Kurzentschlossen habe sich die Familie Schaumann entschieden, ihm nach Rücksprache mit dem Landratsamt, im Hause Schaumann Unterkunft zu gewähren. Zwar wusste Schaumann, dass der Aufenthaltsstatus in der Schwebe lag und die Flucht des jungen Mannes über Bulgarien, also über ein EU-Land, geführt habe, wo das Asylverfahren hätte stattfinden sollen, aber dennoch sei für ihn unfassbar, was dann passierte.
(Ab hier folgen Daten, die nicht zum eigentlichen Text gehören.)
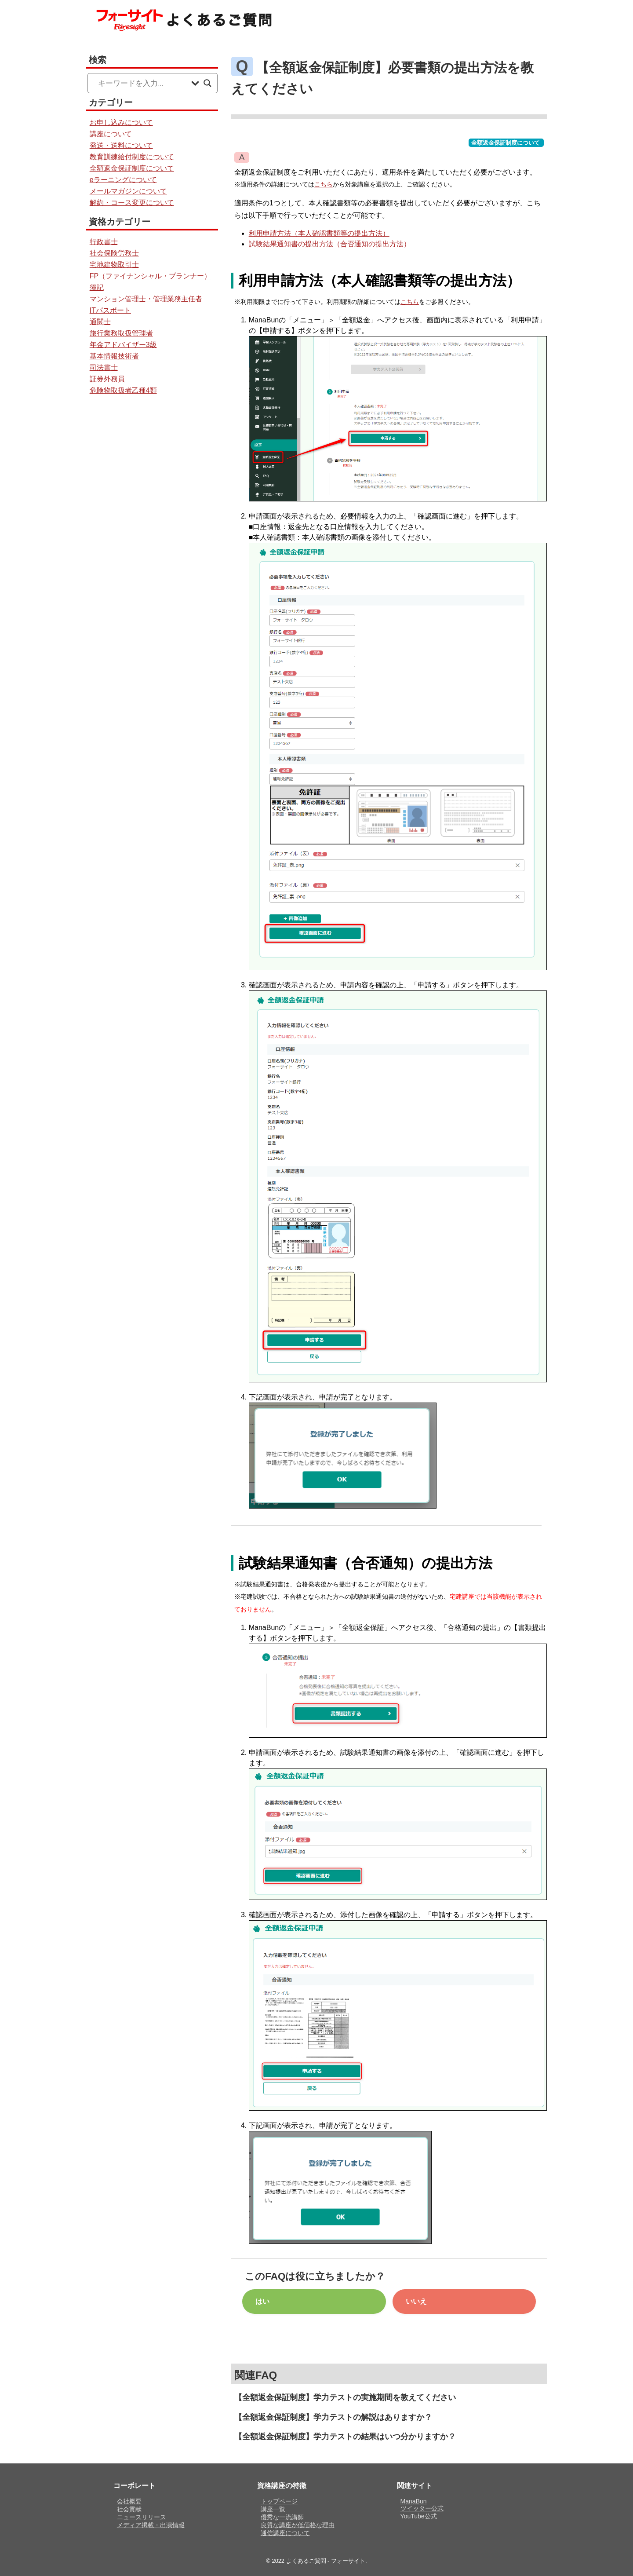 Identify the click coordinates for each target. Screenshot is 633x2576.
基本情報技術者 (114, 356)
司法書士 (104, 367)
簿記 (97, 287)
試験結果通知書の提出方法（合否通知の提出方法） (330, 244)
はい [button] (262, 2301)
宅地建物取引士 (114, 264)
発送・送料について (121, 145)
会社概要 (129, 2501)
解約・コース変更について (132, 202)
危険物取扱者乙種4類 (123, 390)
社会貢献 (129, 2509)
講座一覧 (273, 2509)
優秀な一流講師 (282, 2517)
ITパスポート (110, 310)
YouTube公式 (418, 2516)
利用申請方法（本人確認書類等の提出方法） (319, 233)
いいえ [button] (416, 2301)
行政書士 (104, 241)
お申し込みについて (121, 122)
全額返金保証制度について (505, 142)
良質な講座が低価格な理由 (298, 2524)
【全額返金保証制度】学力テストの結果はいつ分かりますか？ (345, 2436)
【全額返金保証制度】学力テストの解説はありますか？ (333, 2417)
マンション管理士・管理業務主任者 (146, 299)
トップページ (279, 2501)
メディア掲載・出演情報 (151, 2524)
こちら (323, 184)
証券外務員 (107, 379)
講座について (111, 134)
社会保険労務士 (114, 253)
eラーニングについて (123, 179)
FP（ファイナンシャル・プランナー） (150, 276)
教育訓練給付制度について (132, 157)
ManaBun (413, 2501)
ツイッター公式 (422, 2508)
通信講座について (285, 2532)
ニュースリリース (141, 2517)
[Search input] (142, 83)
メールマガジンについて (128, 191)
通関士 (100, 321)
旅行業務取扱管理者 (121, 333)
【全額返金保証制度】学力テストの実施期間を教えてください (345, 2397)
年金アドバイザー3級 (123, 344) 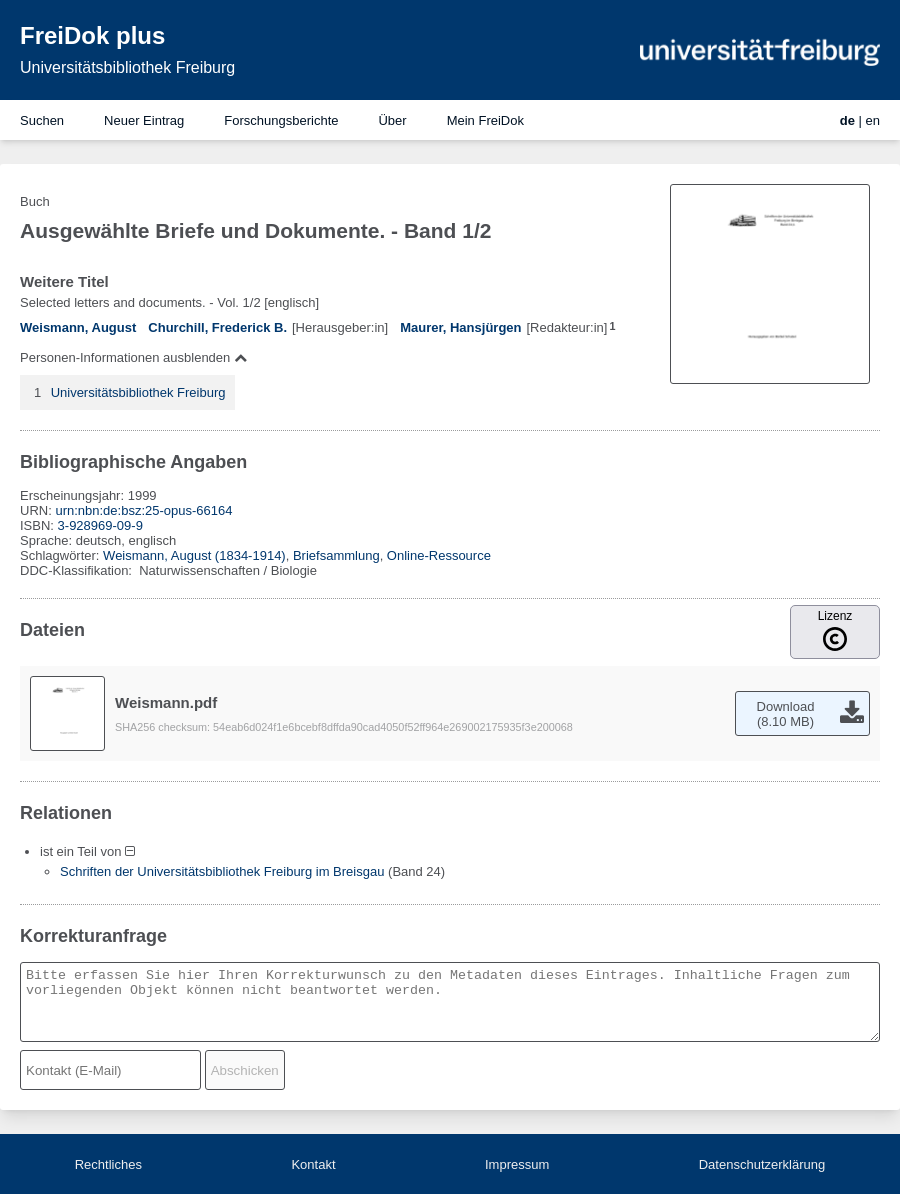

Polizei klopft nachts an der Tür
Es war zwei Uhr in der Früh als Sturmläuten und Klopfen gegen die Tür die Familie aus dem Schlaf riss. Das Haus hell erleuchtet von Scheinwerfern. Vier Polizisten standen vor der Tür, während weitere vier das Familienhaus umstellten. Das Zimmer sei erstürmt und der junge Afghane abgeführt worden. Schaumann stockte die Stimme: „Eine kurze Umarmung und weg war er“. Noch am selben Tag landete die Maschine mit dem Afghane an Board in Bulgarien. „Wir sind sprachlos“. Jetzt befinde er sich im Lager in Sofia unter „menschenunwürdigen Zuständen, im eiskalten Zimmer“. In Deutschland würde in Kleinbetriebe händeringend nach Arbeitskräften, auch ohne berufliche Qualifikation, gesucht.
„Warum werden solche intelligente, wissbegierige, interessierte und arbeitswillige Flüchtlinge abgeschoben?“, schüttelt Schaumann traurig den Kopf.
Eine emotionale Rede, nach der Oberbürgermeister Christian Ruf im nächsten Programmpunkt fortführend musste. Dennoch gelang es Ruf, Schaumann ein Lachen zu entlocken. Schaumanns ehrenamtliche 30-jährige Amtszeit im Ortschaftsrat, davon 15 Jahre als Ortsvorsteher, würdigt Ruf mit dem Verdienstabzeichen in Gold des Städtetags und einer persönlichen Bitte: Dem Eintrag ins Goldenen Buch der Stadt Rottweil.